IPC also lacks proper infrastructure and staff. The IPC is headquartered at the Central Indian Pharmaco-poeia Laboratory (CIPL) at Ghaziabad and uses the same lab for developing standards. However, the lab does not have complete infrastructure required for pharmacopoeia work. “The CIPL lab was a testing laboratory and we need separate lab for producing reference substance,” says Gupta. He adds that the CIPL lab was also promised more staff, which again has not happened so far. As a result pharmacopoeia work took too much of time. “There are challenges like creating infrastructure, produce reference substances and have adequate manpower. To do dedicated work we need more people with financial and technical autonomy,” adds Gupta.
Light of hope
Inspite of all the challenges and hurdles, IPC has successfully launched the new pharmacopoeia 2007. This pharmacopoeia is effective from April 2008. According to Singh, IP 2007 is made in a user friendly format with three hard bound volumes.
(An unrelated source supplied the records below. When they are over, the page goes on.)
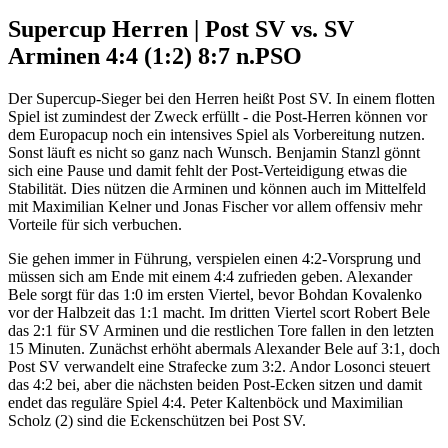
Supercup Herren | Post SV vs. SV
Arminen 4:4 (1:2) 8:7 n.PSO
Der Supercup-Sieger bei den Herren heißt Post SV. In einem flotten
Spiel ist zumindest der Zweck erfüllt - die Post-Herren können vor
dem Europacup noch ein intensives Spiel als Vorbereitung nutzen.
Sonst läuft es nicht so ganz nach Wunsch. Benjamin Stanzl gönnt
sich eine Pause und damit fehlt der Post-Verteidigung etwas die
Stabilität. Dies nützen die Arminen und können auch im Mittelfeld
mit Maximilian Kelner und Jonas Fischer vor allem offensiv mehr
Vorteile für sich verbuchen.
Sie gehen immer in Führung, verspielen einen 4:2-Vorsprung und
müssen sich am Ende mit einem 4:4 zufrieden geben. Alexander
Bele sorgt für das 1:0 im ersten Viertel, bevor Bohdan Kovalenko
vor der Halbzeit das 1:1 macht. Im dritten Viertel scort Robert Bele
das 2:1 für SV Arminen und die restlichen Tore fallen in den letzten
15 Minuten. Zunächst erhöht abermals Alexander Bele auf 3:1, doch
Post SV verwandelt eine Strafecke zum 3:2. Andor Losonci steuert
das 4:2 bei, aber die nächsten beiden Post-Ecken sitzen und damit
endet das reguläre Spiel 4:4. Peter Kaltenböck und Maximilian
Scholz (2) sind die Eckenschützen bei Post SV.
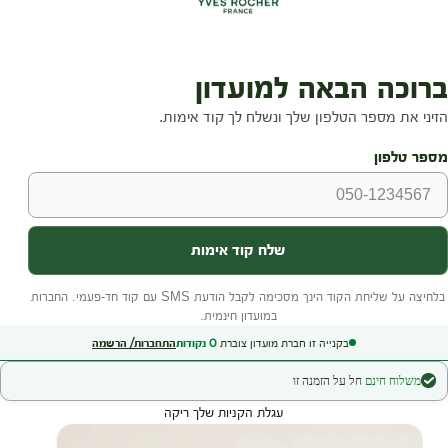
בקנייה זו חברת מועדון צוברת
0
נקודות
התחברות/ הרשמה
משלוח חינם
חל על הזמנה זו
עגלת הקניות שלך ריקה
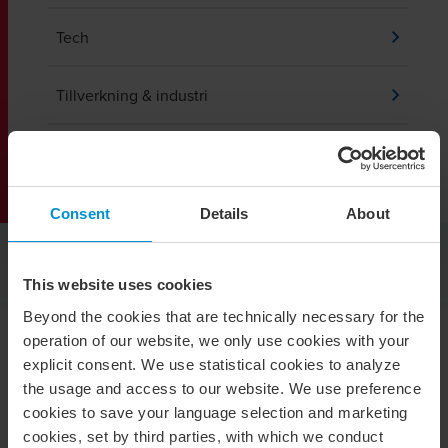
Tech
Tillverkning & industri
Transport & logistik
Consent
Details
About
Fördelar med outsourcing
This website uses cookies
Minskad sårbarhet
– Trygghet med leverans i tid
Beyond the cookies that are technically necessary for the
med god kvalitet
operation of our website, we only use cookies with your
explicit consent. We use statistical cookies to analyze
Lägre kostnader
– BDO har väl etablerade processer
the usage and access to our website. We use preference
och bättre nyttjande av resurser
cookies to save your language selection and marketing
cookies, set by third parties, with which we conduct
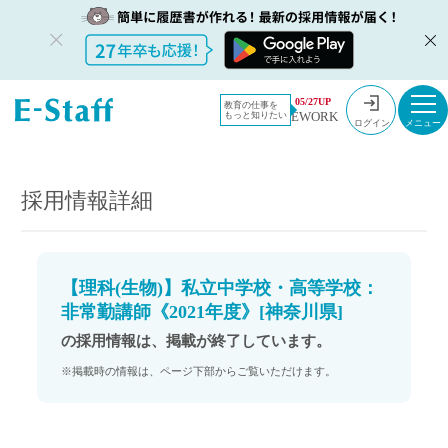
教員採用情
採用情報
05/27UP
教育の仕事を
EWORK
もっと知りたい
報のイー・
【理科(生物)】私立中学校・高等学校：非常勤講師《2021年度》[神奈川
ログイン
県]
スタッフ
TOP
採用情報詳細
【理科(生物)】私立中学校・高等学校：
非常勤講師《2021年度》[神奈川県]
の採用情報は、掲載が終了しています。
※掲載時の情報は、ページ下部からご覧いただけます。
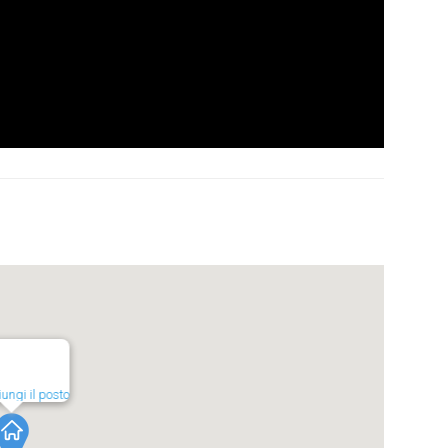
ungi il posto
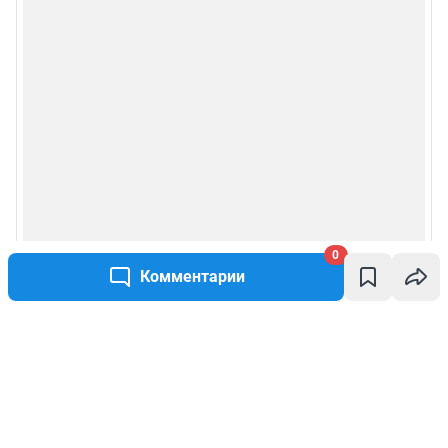
0
Комментарии
Написать комментарий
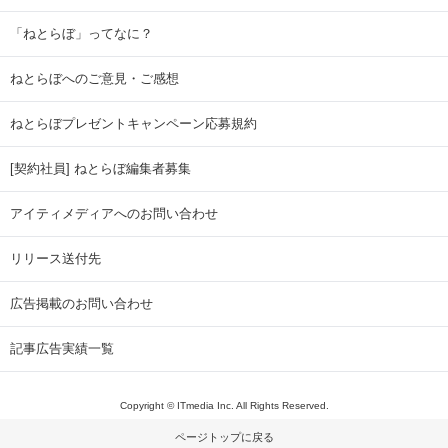
「ねとらぼ」ってなに？
ねとらぼへのご意見・ご感想
ねとらぼプレゼントキャンペーン応募規約
[契約社員] ねとらぼ編集者募集
アイティメディアへのお問い合わせ
リリース送付先
広告掲載のお問い合わせ
記事広告実績一覧
Copyright © ITmedia Inc. All Rights Reserved.
ページトップに戻る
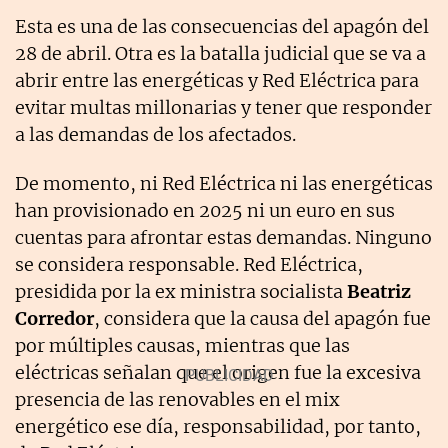
Esta es una de las consecuencias del apagón del
28 de abril. Otra es la batalla judicial que se va a
abrir entre las energéticas y Red Eléctrica para
evitar multas millonarias y tener que responder
a las demandas de los afectados.
De momento, ni Red Eléctrica ni las energéticas
han provisionado en 2025 ni un euro en sus
cuentas para afrontar estas demandas. Ninguno
se considera responsable. Red Eléctrica,
presidida por la ex ministra socialista
Beatriz
Corredor
, considera que la causa del apagón fue
por múltiples causas, mientras que las
eléctricas señalan que el origen fue la excesiva
presencia de las renovables en el mix
energético ese día, responsabilidad, por tanto,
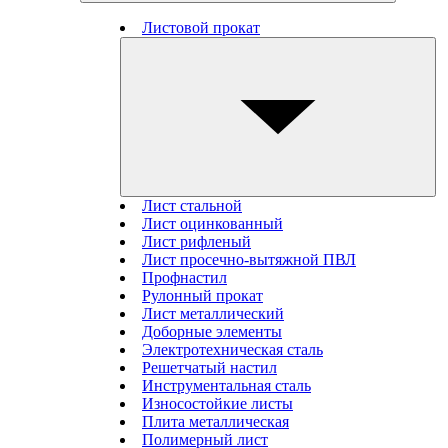
Листовой прокат
Лист стальной
Лист оцинкованный
Лист рифленый
Лист просечно-вытяжной ПВЛ
Профнастил
Рулонный прокат
Лист металлический
Доборные элементы
Электротехническая сталь
Решетчатый настил
Инструментальная сталь
Износостойкие листы
Плита металлическая
Полимерный лист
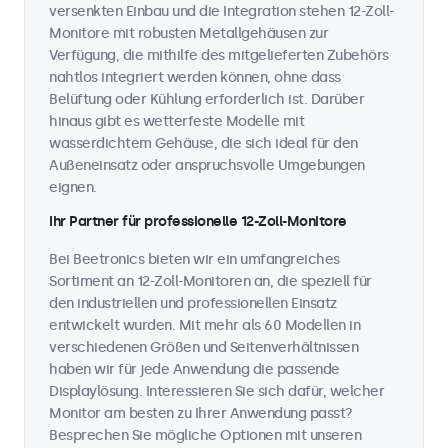
versenkten Einbau und die Integration stehen 12-Zoll-
Monitore mit robusten Metallgehäusen zur
Verfügung, die mithilfe des mitgelieferten Zubehörs
nahtlos integriert werden können, ohne dass
Belüftung oder Kühlung erforderlich ist. Darüber
hinaus gibt es wetterfeste Modelle mit
wasserdichtem Gehäuse, die sich ideal für den
Außeneinsatz oder anspruchsvolle Umgebungen
eignen.
Ihr Partner für professionelle 12-Zoll-Monitore
Bei Beetronics bieten wir ein umfangreiches
Sortiment an 12-Zoll-Monitoren an, die speziell für
den industriellen und professionellen Einsatz
entwickelt wurden. Mit mehr als 60 Modellen in
verschiedenen Größen und Seitenverhältnissen
haben wir für jede Anwendung die passende
Displaylösung. Interessieren Sie sich dafür, welcher
Monitor am besten zu Ihrer Anwendung passt?
Besprechen Sie mögliche Optionen mit unseren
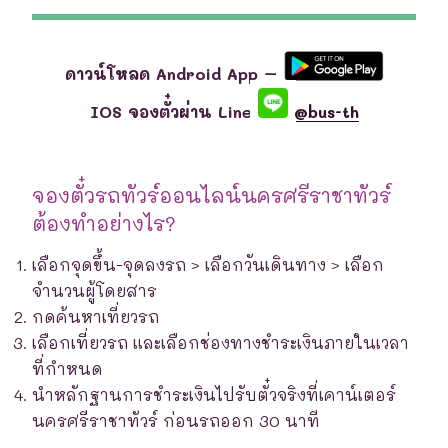
ดาวน์โหลด Android App –
IOS จองตั๋วผ่าน Line
@bus-th
จองตั๋วรถทัวร์ออนไลน์นครศรีราชาทัวร์
ต้องทำอย่างไร?
เลือกจุดขึ้น-จุดลงรถ > เลือกวันเดินทาง > เลือก
จำนวนผู้โดยสาร
กดค้นหาเที่ยวรถ
เลือกเที่ยวรถ และเลือกช่องทางชำระเงินภายในเวลา
ที่กำหนด
นำหลักฐานการชำระเงินไปรับตั๋วจริงที่เคาน์เตอร์
นครศรีราชาทัวร์ ก่อนรถออก 30 นาที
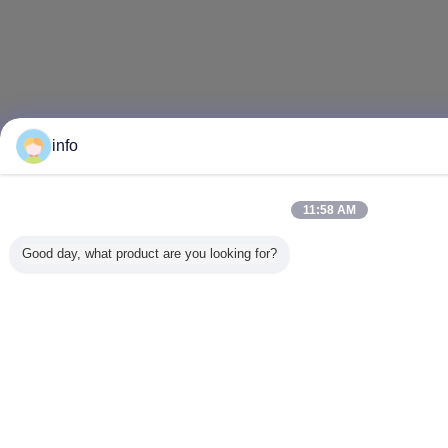
info
11:58 AM
Good day, what product are you looking for?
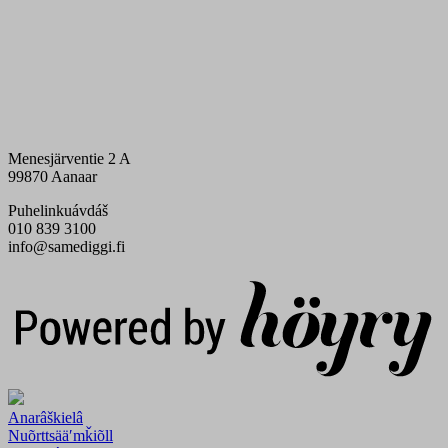
Menesjärventie 2 A
99870 Aanaar
Puhelinkuávdáš
010 839 3100
info@samediggi.fi
Digi- ja mainostoimisto Höyry Rovaniemi ja Oulu
Anarâškielâ
Nuõrttsääʹmǩiõll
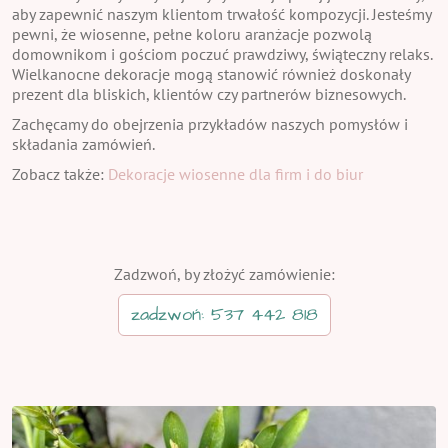
aby zapewnić naszym klientom trwałość kompozycji. Jesteśmy
pewni, że wiosenne, pełne koloru aranżacje pozwolą
domownikom i gościom poczuć prawdziwy, świąteczny relaks.
Wielkanocne dekoracje mogą stanowić również doskonały
prezent dla bliskich, klientów czy partnerów biznesowych.
Zachęcamy do obejrzenia przykładów naszych pomysłów i
składania zamówień.
Zobacz także:
Dekoracje wiosenne dla firm i do biur
Zadzwoń, by złożyć zamówienie:
zadzwoń: 537 442 818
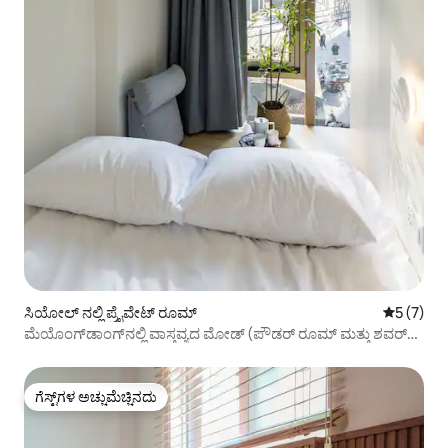
ಸಿಯೋಲ್ ನಲ್ಲಿ ಪ್ರೈವೇಟ್ ರೂಮ್
5 ರಲ್ಲಿ 5 
5 (7)
ಮೆಯೊಂಗ್‌ಡಾಂಗ್‌ನಲ್ಲಿ ವಾಸ್ತವ್ಯದ ಮೋಡ್ (ಪೌಡರ್ ರೂಮ್ ಮತ್ತು ಶವರ್
ರೂಮ್)
ಗೆಸ್ಟ್‌ಗಳ ಅಚ್ಚುಮೆಚ್ಚಿನದು
ಗೆಸ್ಟ್‌ಗಳ ಅಚ್ಚುಮೆಚ್ಚಿನದು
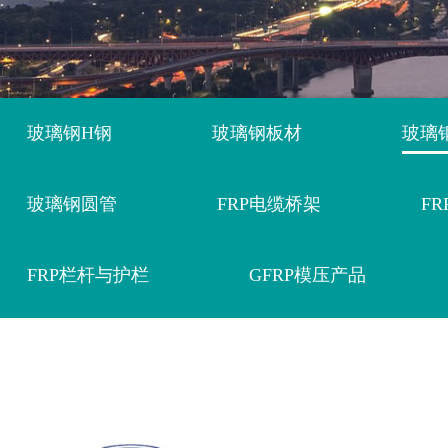
玻璃钢H钢
玻璃钢板材
玻璃
玻璃钢圆管
FRP电缆桥架
F
FRP栏杆与护栏
GFRP模压产品
太阳能光伏应用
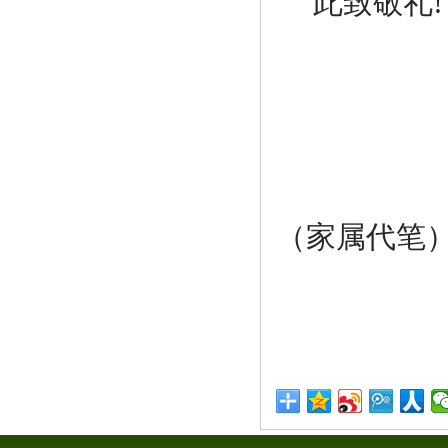
此
致敬礼
!
20
天
（家属代笔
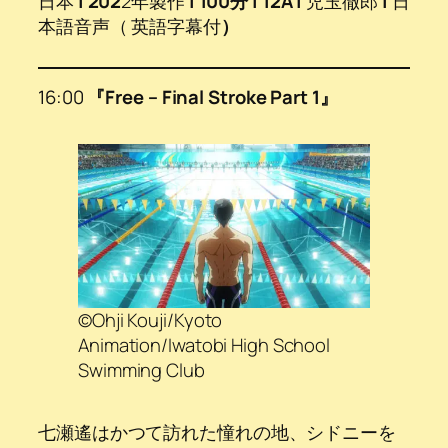
日本
|
202
2年製作
| 100分 | 12A |
児玉徹郎
|
日
本語音声（ 英語字幕付
）
16:00
『Free – Final Stroke Part 1』
©Ohji Kouji/Kyoto
Animation/Iwatobi High School
Swimming Club
七瀬遙はかつて訪れた憧れの地、シドニーを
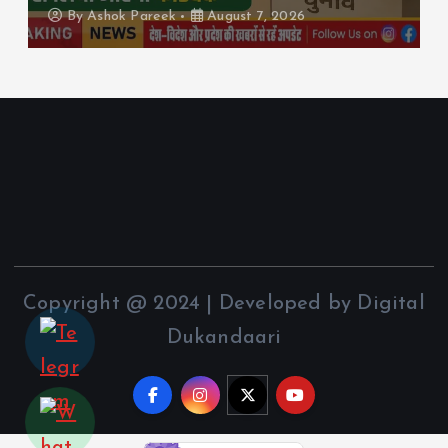
eek
August 7, 2026
By
Ashok Pareek
Copyright @ 2024 | Developed by Digital
Dukandaari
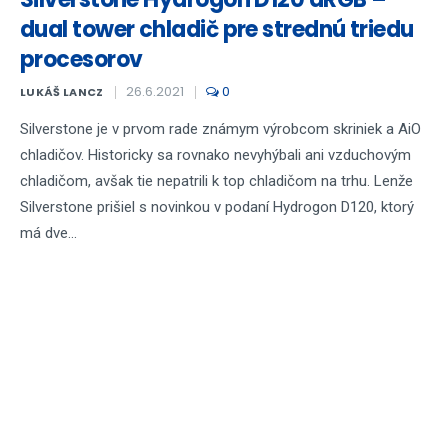
dual tower chladič pre strednú triedu
procesorov
26.6.2021
0
LUKÁŠ LANCZ
Silverstone je v prvom rade známym výrobcom skriniek a AiO
chladičov. Historicky sa rovnako nevyhýbali ani vzduchovým
chladičom, avšak tie nepatrili k top chladičom na trhu. Lenže
Silverstone prišiel s novinkou v podaní Hydrogon D120, ktorý
má dve...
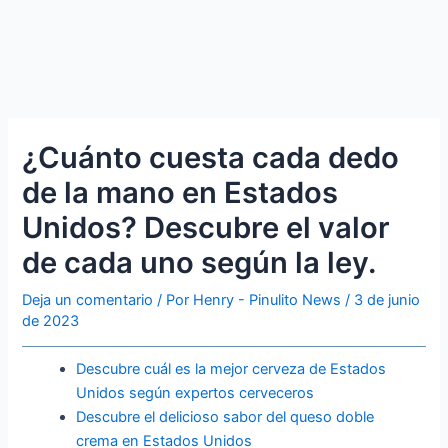
¿Cuánto cuesta cada dedo
de la mano en Estados
Unidos? Descubre el valor
de cada uno según la ley.
Deja un comentario
/ Por
Henry - Pinulito News
/
3 de junio
de 2023
Descubre cuál es la mejor cerveza de Estados
Unidos según expertos cerveceros
Descubre el delicioso sabor del queso doble
crema en Estados Unidos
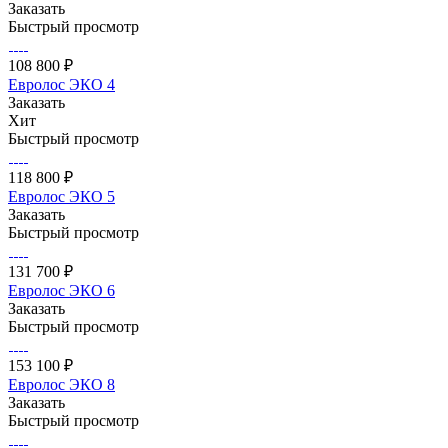
Заказать
Быстрый просмотр
108 800 ₽
Евролос ЭКО 4
Заказать
Хит
Быстрый просмотр
118 800 ₽
Евролос ЭКО 5
Заказать
Быстрый просмотр
131 700 ₽
Евролос ЭКО 6
Заказать
Быстрый просмотр
153 100 ₽
Евролос ЭКО 8
Заказать
Быстрый просмотр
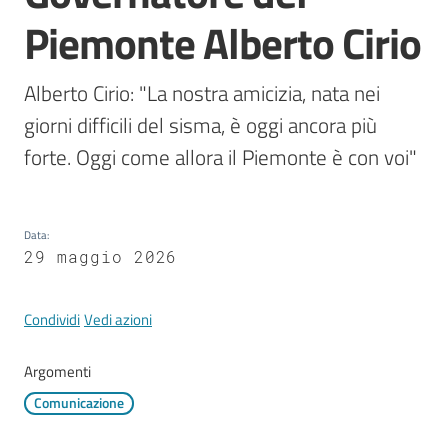
Mirandola
Piemonte Alberto Cirio
Alberto Cirio: "La nostra amicizia, nata nei 
giorni difficili del sisma, è oggi ancora più 
PNRR
forte. Oggi come allora il Piemonte è con voi"
C
e
a
Data
:
s
29 maggio 2026
L
a
Condividi
Vedi azioni
R
a
Argomenti
g
a
Comunicazione
n
e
Cross referencing has also been avoided in the book. “The new IP has a total of 1500 monographs. Veterinary products monographs are an integral part of this edition. We have taken special care to provide uniformity of presentation of subject matter,” says Singh. Category of a drug, dosage and usual available strength of dosage forms are also omitted from the new IP. “Classical chemical tests for identification of an article have been almost eliminated and more specific IR and UV spectrophotometric tests have been introduced. Use of chromatographic methods has been greatly extended to cope with the need for more specificity in assays. However, test for pyrogens are virtually eliminated,” informs Singh.
The new IP also contains several new monographs that are not there in any major pharmacopoeias of the world. For instance, monographs on antiretroviral drugs and herbal products are available in no other pharmacopoeia. Scope of pharmacopoeia has also been extended to include products of biotechnology, indigenous herbs, vaccines and commonly used fixed dose combinations.
Besides, herbal drugs monographs also contain photographs. Authenticity certificate bearing the IPC seal and book number is also a unique feature introduced for the first time in the new IP 2007. However, the cost of the IP is Rs 15,000 per set, but IPC is of the opinion that it is not too expensive as there some sophisticated standards included in it, which are not there in any other pharmacopoeia. Also, it involves a lot of hard work with inadequate infrastructure and funds available.
However, there are several plans in IPC’s pipeline. It has already signed MoUs with USP and BP to promote greater co-operation through the exchange of information and to increase awareness on the quality and safety of medicines. There are also talks going on with pharmacopoeia commissions of France, Europe and WHO on signing similar MoUs.
IPC also plans to develop a well equipped lab and suffient manpower to meet deadlines in future. “The commission also targets to publish the first addendum with corrections and errors by December 2008 and a new pharmacopoeia will be published every five years from now,” says Gupta.
Besides, members of IPC are hopeful that after this successful job things will improve in near future. “IP should be seen as a yard stick of quality. We are to create a benchmark. Pharmacopoeia will help in doing so. Quality in IP is a non-negotiable commodity. It creates excellence,” said PD Sheth, member of IPC and former President of IPA during the launch. Sheth also requested DCGI to supervise the implementation of pharmacopoeia.